I have to admit that I never even came close to actually being homeless after my divorce. My Mom and Dad would have loved having me back home. Brothers and sisters offered me a roof over my head as did several of my incredibly generous friends. It was my world-traveler friend who made the winning offer because she has two houses and splits her time between them. I could live in the spare room at her house in town and since she spent much of her time at her farmhouse, we wouldn't drive each other crazy.
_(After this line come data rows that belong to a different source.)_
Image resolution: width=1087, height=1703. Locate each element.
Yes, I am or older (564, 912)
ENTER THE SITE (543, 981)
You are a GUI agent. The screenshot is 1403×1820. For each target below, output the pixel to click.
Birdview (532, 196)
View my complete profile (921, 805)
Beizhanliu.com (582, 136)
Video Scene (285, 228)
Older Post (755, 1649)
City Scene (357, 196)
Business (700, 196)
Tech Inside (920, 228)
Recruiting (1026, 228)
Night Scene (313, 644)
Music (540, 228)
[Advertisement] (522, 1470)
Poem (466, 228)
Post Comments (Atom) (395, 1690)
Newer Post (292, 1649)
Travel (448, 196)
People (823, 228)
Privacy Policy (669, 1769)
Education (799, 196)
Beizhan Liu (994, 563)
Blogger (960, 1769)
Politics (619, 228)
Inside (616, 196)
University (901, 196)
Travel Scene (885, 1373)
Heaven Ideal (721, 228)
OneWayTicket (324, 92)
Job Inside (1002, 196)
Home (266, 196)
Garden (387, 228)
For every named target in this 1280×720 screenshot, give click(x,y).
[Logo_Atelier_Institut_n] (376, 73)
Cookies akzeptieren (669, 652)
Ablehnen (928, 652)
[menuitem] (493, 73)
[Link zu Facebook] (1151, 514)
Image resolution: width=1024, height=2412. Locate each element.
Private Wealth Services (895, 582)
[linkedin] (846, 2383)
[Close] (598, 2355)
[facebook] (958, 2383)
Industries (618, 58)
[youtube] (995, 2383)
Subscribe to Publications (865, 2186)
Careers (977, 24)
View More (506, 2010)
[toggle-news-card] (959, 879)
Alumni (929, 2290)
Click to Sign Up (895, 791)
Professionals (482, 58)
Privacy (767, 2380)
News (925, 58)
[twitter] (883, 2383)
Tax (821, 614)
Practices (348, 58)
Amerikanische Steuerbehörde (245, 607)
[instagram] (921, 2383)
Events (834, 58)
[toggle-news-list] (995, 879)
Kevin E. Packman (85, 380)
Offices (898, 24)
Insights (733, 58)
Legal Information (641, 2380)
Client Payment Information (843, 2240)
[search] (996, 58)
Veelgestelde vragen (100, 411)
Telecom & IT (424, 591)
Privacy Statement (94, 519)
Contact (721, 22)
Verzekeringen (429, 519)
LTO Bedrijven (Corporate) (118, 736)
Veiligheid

She joked that she owed me at least that for introducing me to the Running Man in the first place saying, "I don't know if you'll thank me for that someday or kill me for it." I was grateful -- for the introduction and for the accommodations.
Life is truly strange. I'd had mine all figured out, living in a huge, beautiful house and building a dream. All of the sudden, my life was split between a 10' x 20' storage unit and an even smaller guestroom where I was surrounded by boxes containing the sum total of my life. And I had nothing figured out except for the fact that you never really do have anything figured out.
I would spend the next few months completing that autopsy on my first dream before pronouncing it dead and burying it with my other toxic substances. And it would take every ounce of confidence I could muster to reach out and try to catch some new dream by the tail. But I was willing to try.